But ever since COVID-19 lockdowns were announced in March, the likes of Hermes, DHL and UPS have been running at full tilt as shoppers make more and more purchases online.
In the UK, e-commerce made up 28.1% of total retail sales this October — a jump of almost 50% compared with October 2019. It is a trend that looks set to stay. A recent survey by McKinsey consultancy in Germany predicts an increase between 25% and 40% in consumers who do most or all their shopping online once the pandemic is over. This is massive news for the parcel delivery industry. In July, Hermes UK announced it would hire more than 10,000 new staff to meet continued growth in online shopping. But it isn’t just extra manpower that’s required. The events of 2020 are turbocharging the industry’s shift from solid and unspectacular to dynamic, competitive and innovative as it attempts to solve its toughest challenge: the ‘last mile’ of delivery.
In the not-too-distant future, that will mean autonomous drones and delivery robots buzzing around our cities. Indeed, trials for both have already been carried out by Google and Amazon, as well as ambitious startups like Starship, Wingcopter and Matternet. But while automation is becoming fundamental in shipping and distribution centers, the last mile is still reliant on human involvement. For the foreseeable future, technology in this part of logistics will be more about supporting people rather than replacing them.
With parcel volumes continuing to rise, improving efficiency is a major focus for carriers. Many have adopted AI-powered route planning systems to shorten journey times, while alternative drop-off locations now include lockers, local convenience stores, garages and even cars to reduce the number of unsuccessful deliveries.
“People not being in is one of the biggest causes of wasted journeys,” Thomas Zunder, principal research associate at the Future Mobility Group of Newcastle University in northern England, told DW.

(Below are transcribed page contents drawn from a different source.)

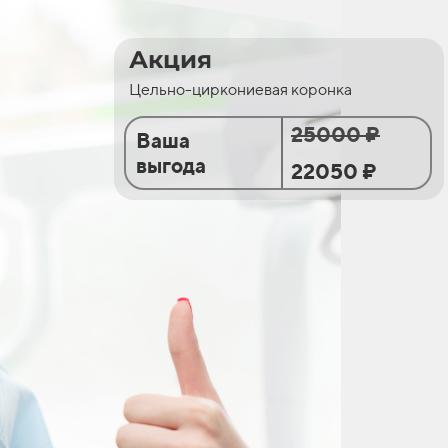
Акция
Цельно-циркониевая коронка
25000 ₽
Ваша
выгода
22050 ₽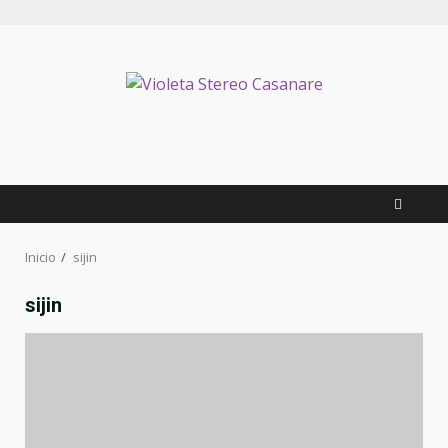
Inicio
sijin
sijin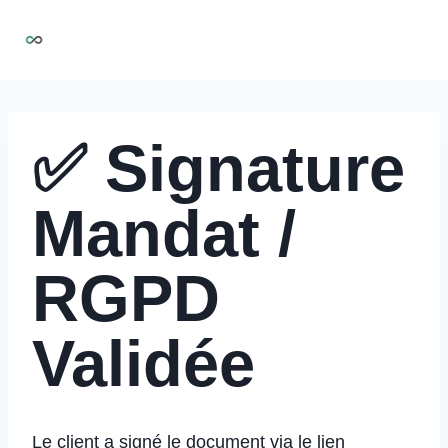
Aller
NIRMOO
au
contenu
✅ Signature
Mandat /
RGPD
Validée
Le client a signé le document via le lien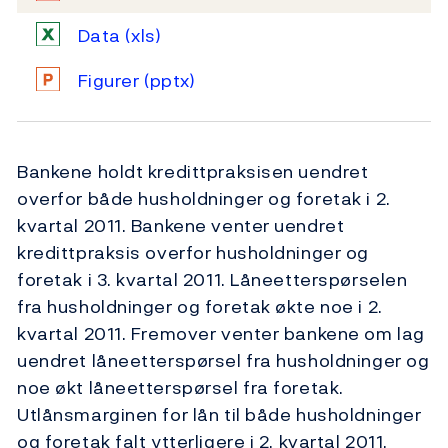
Data
(xls)
Figurer
(pptx)
Bankene holdt kredittpraksisen uendret
overfor både husholdninger og foretak i 2.
kvartal 2011. Bankene venter uendret
kredittpraksis overfor husholdninger og
foretak i 3. kvartal 2011. Låneetterspørselen
fra husholdninger og foretak økte noe i 2.
kvartal 2011. Fremover venter bankene om lag
uendret låneetterspørsel fra husholdninger og
noe økt låneetterspørsel fra foretak.
Utlånsmarginen for lån til både husholdninger
og foretak falt ytterligere i 2. kvartal 2011.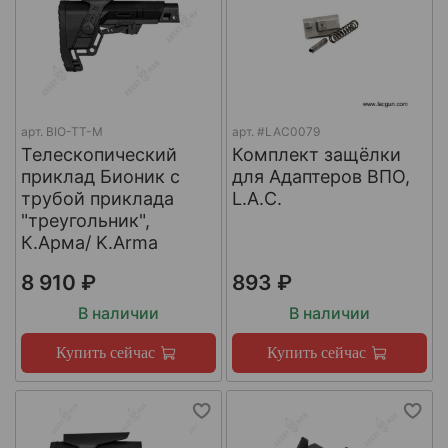
арт.
BIO-TT-M
арт.
#LAC0079
Телескопический
Комплект защёлки
приклад Бионик с
для Адаптеров ВПО,
трубой приклада
L.A.C.
"треугольник",
К.Арма/ K.Arma
8 910 ₽
893 ₽
В наличии
В наличии
Купить сейчас
Купить сейчас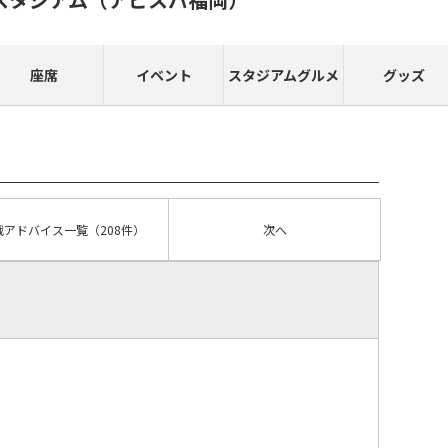
座席
イベント
スタジアムグルメ
グッズ
戦アドバイス
一覧
（208件）
次へ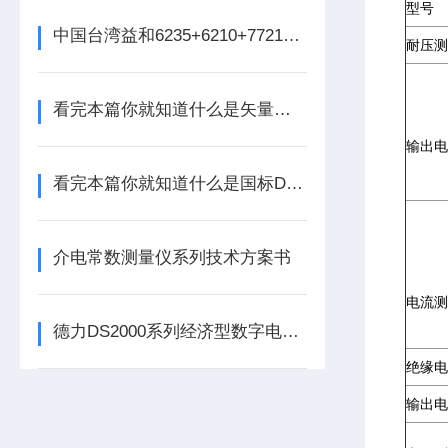
型号
中国台湾益和6235+6210+7721+6905四合一变压器综合测试系统
耐压测
看完本篇你就知道什么是矢量网络分析仪器了
输出电
看完本篇你就知道什么是国标DTMB信号发生器了
介电常数测量仪系列技术方案书
电流测
德力DS2000系列经济型数字电视测试仪
绝缘电
输出电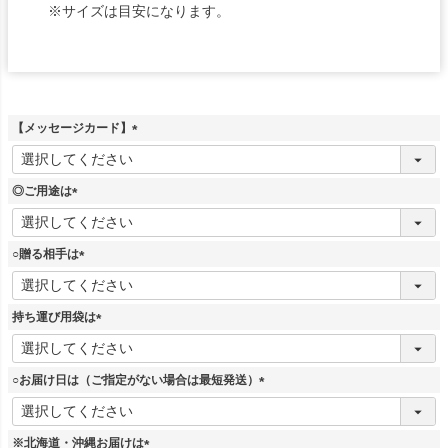
※サイズは目安になります。
【メッセージカード】
(
必
須
◎ご用途は
)
(
必
須
○贈る相手は
)
(
必
須
持ち運び用袋は
)
(
必
須
○お届け日は（ご指定がない場合は最短発送）
)
(
必
須
※北海道・沖縄お届けは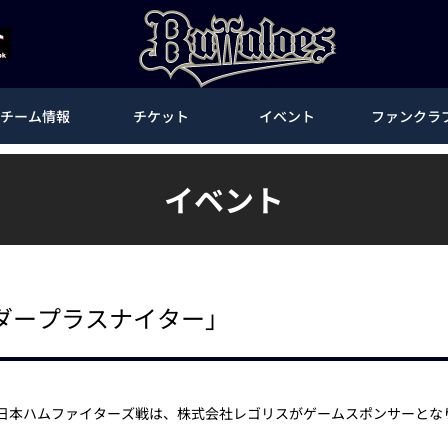
チーム情報
チケット
イベント
ファンクラ
イベント
イダープラスナイター」
道日本ハムファイターズ戦は、株式会社レゴリスがゲームスポンサーとな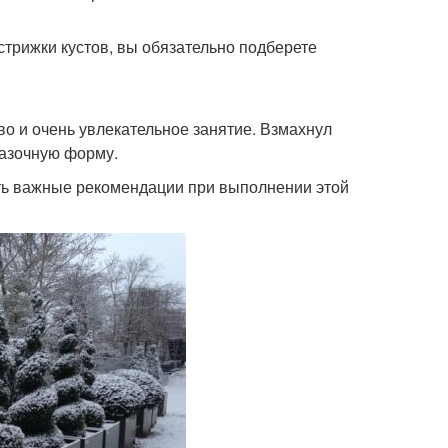
рижки кустов, вы обязательно подберете
о и очень увлекательное занятие. Взмахнул
казочную форму.
ть важные рекомендации при выполнении этой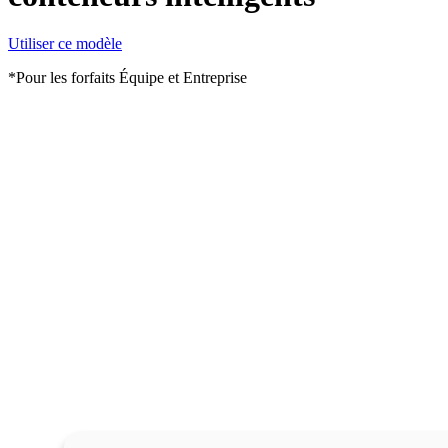
Utiliser ce modèle
*Pour les forfaits Équipe et Entreprise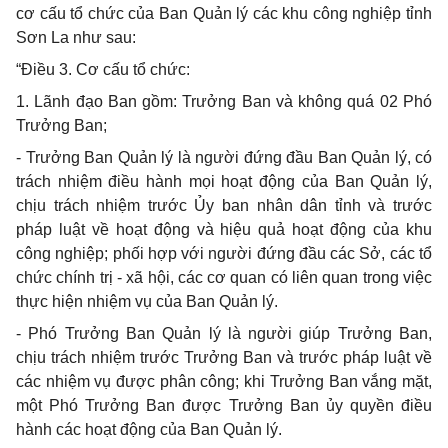
cơ cấu tổ chức của Ban Quản lý các khu công nghiệp tỉnh
Sơn La
như sau:
“Điều 3. Cơ cấu tổ chức:
1. Lãnh đạo Ban gồm: Trưởng Ban và không quá 02 Phó
Trưởng Ban;
- Trưởng Ban Quản lý là người đứng đầu Ban Quản lý, có
trách nhiệm điều hành mọi hoạt động của Ban Quản lý,
chịu trách nhiệm trước Ủy ban nhân dân tỉnh và trước
pháp luật về hoạt động và hiệu quả hoạt động của khu
công nghiệp; phối hợp với người đứng đầu các Sở, các tổ
chức chính trị - xã hội, các cơ quan có liên quan trong việc
thực hiện nhiệm vụ của Ban Quản lý.
- Phó Trưởng Ban Quản lý là người giúp Trưởng Ban,
chịu trách nhiệm trước Trưởng Ban và trước pháp luật về
các nhiệm vụ được phân công; khi Trưởng Ban vắng mặt,
một Phó Trưởng Ban được Trưởng Ban ủy quyền điều
hành các hoạt động của Ban Quản lý.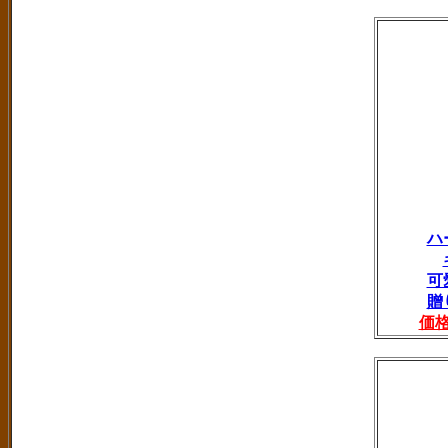
ハ
可
贈
価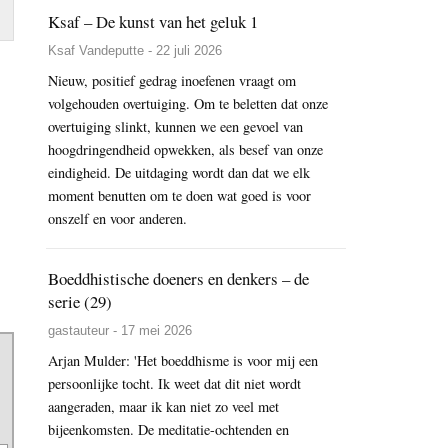
Ksaf – De kunst van het geluk 1
Ksaf Vandeputte - 22 juli 2026
Nieuw, positief gedrag inoefenen vraagt om
volgehouden overtuiging. Om te beletten dat onze
overtuiging slinkt, kunnen we een gevoel van
hoogdringendheid opwekken, als besef van onze
eindigheid. De uitdaging wordt dan dat we elk
moment benutten om te doen wat goed is voor
onszelf en voor anderen.
Boeddhistische doeners en denkers – de
serie (29)
gastauteur - 17 mei 2026
Arjan Mulder: 'Het boeddhisme is voor mij een
persoonlijke tocht. Ik weet dat dit niet wordt
aangeraden, maar ik kan niet zo veel met
bijeenkomsten. De meditatie-ochtenden en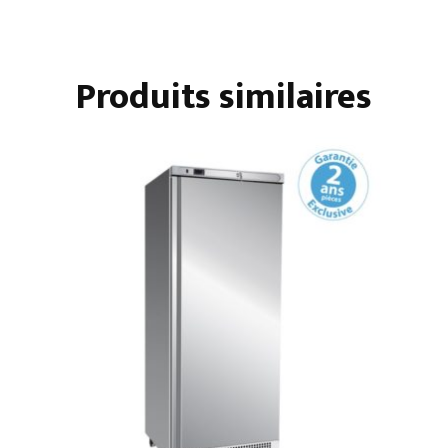
PLATES
SANS
RÉSERVE
Produits similaires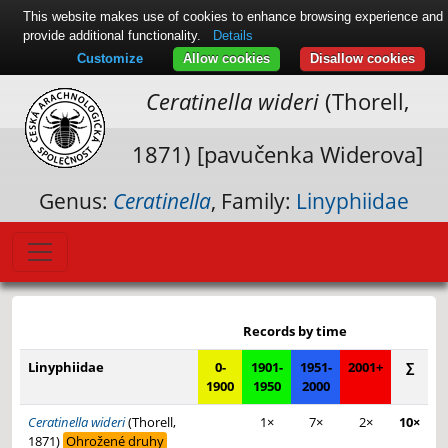
This website makes use of cookies to enhance browsing experience and
provide additional functionality.
Details
Customize
Allow cookies
Disallow cookies
Ceratinella wideri
(Thorell,
1871) [pavučenka Widerova]
Genus:
Ceratinella
, Family:
Linyphiidae
Leaflet
|
© Seznam.cz a.s. a další
+
Records by time
−
Linyphiidae
0-
1901-
1951-
2001+
∑
1900
1950
2000
Ceratinella wideri
(Thorell,
1×
7×
2×
10×
1871)
Ohrožené druhy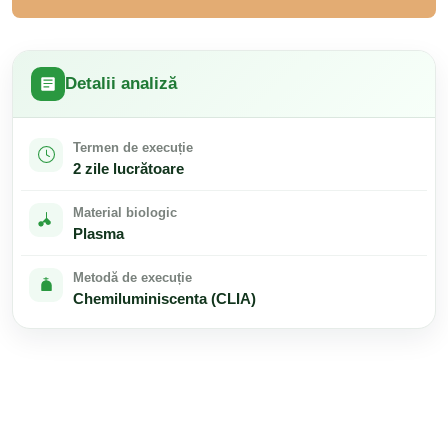
Detalii analiză
Termen de execuție
2 zile lucrătoare
Material biologic
Plasma
Metodă de execuție
Chemiluminiscenta (CLIA)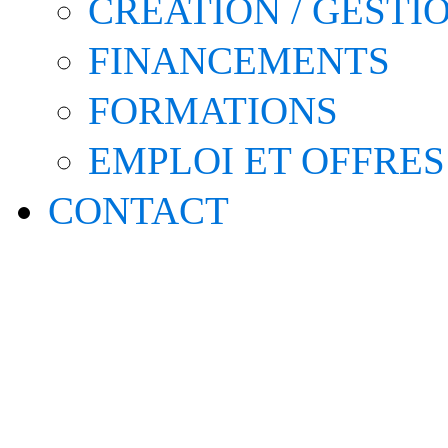
CRÉATION / GESTI
FINANCEMENTS
FORMATIONS
EMPLOI ET OFFRES
CONTACT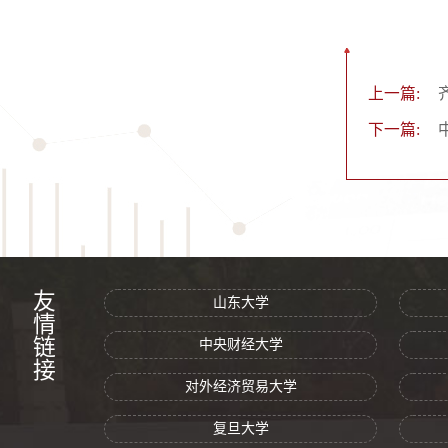
上一篇:
下一篇:
友情链接
山东大学
中央财经大学
对外经济贸易大学
复旦大学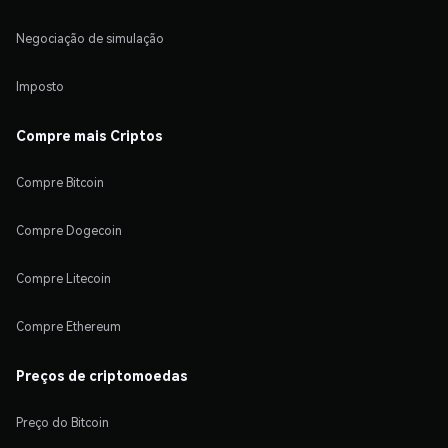
Negociação de simulação
Imposto
Compre mais Criptos
Compre Bitcoin
Compre Dogecoin
Compre Litecoin
Compre Ethereum
Preços de criptomoedas
Preço do Bitcoin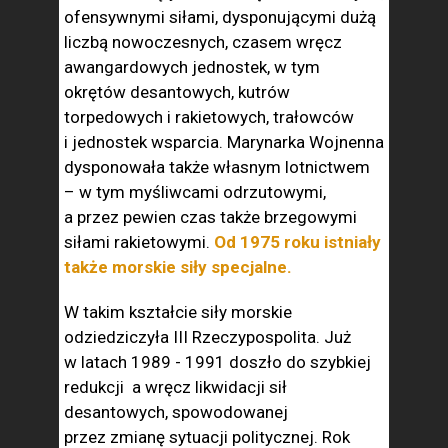
ofensywnymi siłami, dysponującymi dużą
liczbą nowoczesnych, czasem wręcz
awangardowych jednostek, w tym
okrętów desantowych, kutrów
torpedowych i rakietowych, trałowców
i jednostek wsparcia. Marynarka Wojnenna
dysponowała także własnym lotnictwem
– w tym myśliwcami odrzutowymi,
a przez pewien czas także brzegowymi
siłami rakietowymi.
Od 1975 roku istniały
także morskie siły specjalne.
W takim kształcie siły morskie
odziedziczyła III Rzeczypospolita. Już
w latach 1989 - 1991 doszło do szybkiej
redukcji a wręcz likwidacji sił
desantowych, spowodowanej
przez zmianę sytuacji politycznej. Rok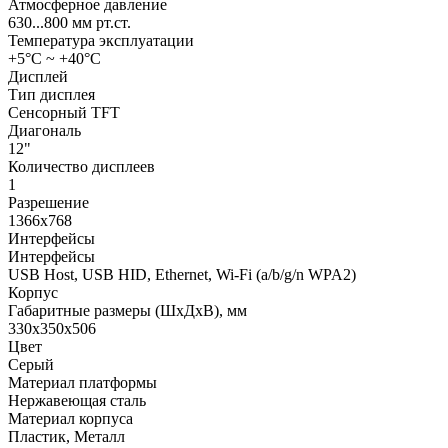
Атмосферное давление
630...800 мм рт.ст.
Температура эксплуатации
+5°С ~ +40°С
Дисплей
Тип дисплея
Сенсорный TFT
Диагональ
12"
Количество дисплеев
1
Разрешение
1366х768
Интерфейсы
Интерфейсы
USB Host, USB HID, Ethernet, Wi-Fi (a/b/g/n WPA2)
Корпус
Габаритные размеры (ШхДхВ), мм
330х350х506
Цвет
Серый
Материал платформы
Нержавеющая сталь
Материал корпуса
Пластик, Металл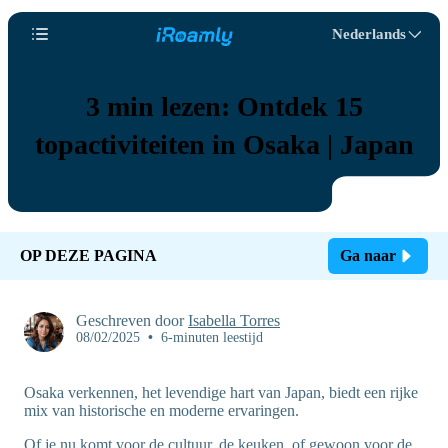
Nederlands
3 min lezen: Ontdek 15
topactiviteiten in Osaka | Japan
OP DEZE PAGINA
Ga naar
Geschreven door
Isabella Torres
08/02/2025
•
6-minuten leestijd
Osaka verkennen, het levendige hart van Japan, biedt een rijke
mix van historische en moderne ervaringen.
Of je nu komt voor de cultuur, de keuken, of gewoon voor de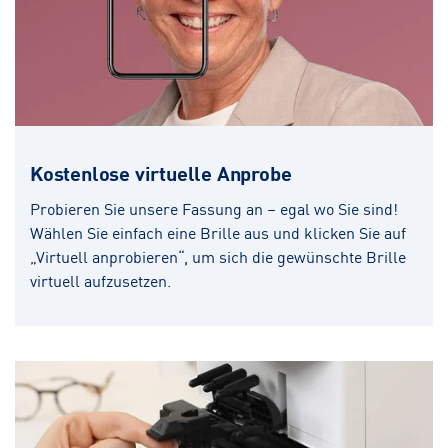
Kostenlose virtuelle Anprobe
Probieren Sie unsere Fassung an – egal wo Sie sind!
Wählen Sie einfach eine Brille aus und klicken Sie auf
„Virtuell anprobieren“, um sich die gewünschte Brille
virtuell aufzusetzen.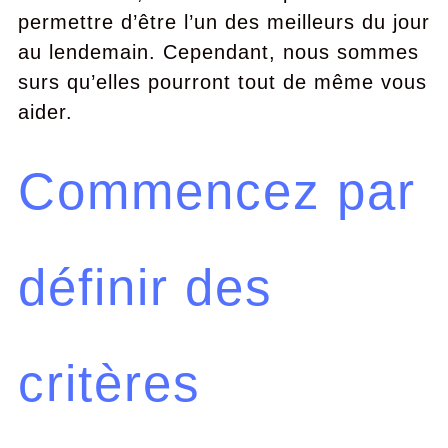
permettre d’être l’un des meilleurs du jour
au lendemain. Cependant, nous sommes
surs qu’elles pourront tout de même vous
aider.
Commencez par
définir des
critères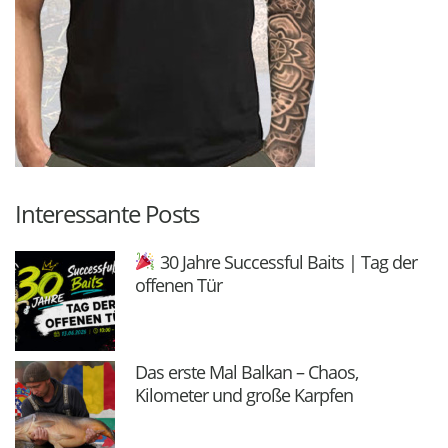
Interessante Posts
30 Jahre Successful Baits | Tag der
offenen Tür
Das erste Mal Balkan – Chaos,
Kilometer und große Karpfen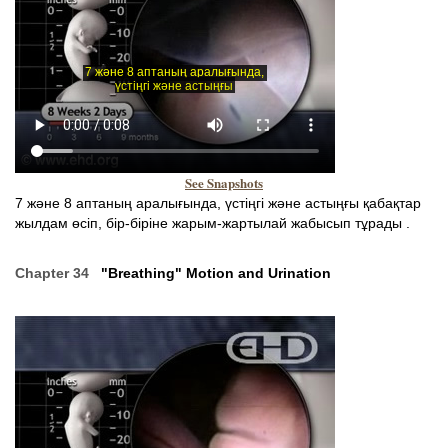
See Snapshots
7 және 8 аптаның аралығында, үстіңгі және астыңғы қабақтар
жылдам өсіп, бір-біріне жарым-жартылай жабысып тұрады .
Chapter 34
"Breathing" Motion and Urination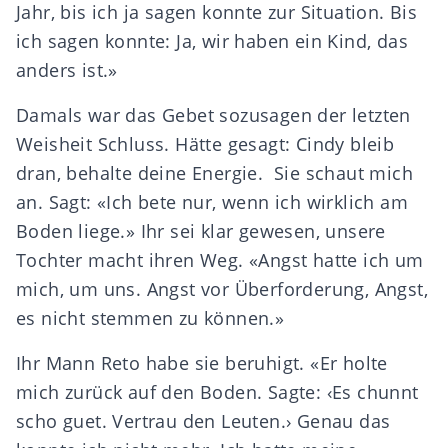
Jahr, bis ich ja sagen konnte zur Situation. Bis
ich sagen konnte: Ja, wir haben ein Kind, das
anders ist.»
Damals war das Gebet sozusagen der letzten
Weisheit Schluss. Hätte gesagt: Cindy bleib
dran, behalte deine Energie. Sie schaut mich
an. Sagt: «Ich bete nur, wenn ich wirklich am
Boden liege.» Ihr sei klar gewesen, unsere
Tochter macht ihren Weg. «Angst hatte ich um
mich, um uns. Angst vor Überforderung, Angst,
es nicht stemmen zu können.»
Ihr Mann Reto habe sie beruhigt. «Er holte
mich zurück auf den Boden. Sagte: ‹Es chunnt
scho guet. Vertrau den Leuten.› Genau das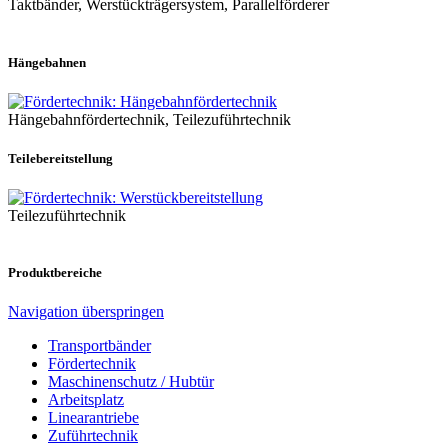
Taktbänder, Werstückträgersystem, Parallelförderer
Hängebahnen
Hängebahnfördertechnik, Teilezuführtechnik
Teilebereitstellung
Teilezuführtechnik
Produktbereiche
Navigation überspringen
Transportbänder
Fördertechnik
Maschinenschutz / Hubtür
Arbeitsplatz
Linearantriebe
Zuführtechnik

For now, the majority of parcel deliveries are still carried out by van, but increasingly congested streets are forcing delivery firms to seek alternatives. UPS and DHL have begun to introduce electric bicycles, while UK-based startup Zedify delivers almost exclusively with cargo bikes and trikes.
“Once you get into city centers, vehicles can’t compete with us in terms of productivity and cost,” co-founder Sam Keam told DW. Sometimes, getting off the road entirely and onto the sidewalk is the best way to go.
“Automated walking robots will start to follow the delivery person and provide extra cargo capacity but retain the human competencies,” says Zunder. UPS has recently introduced such “e-walkers,” while Hermes has been trialling “street porters” in which a van acts as a mobile refill station for a handful of couriers, who deliver packages on foot.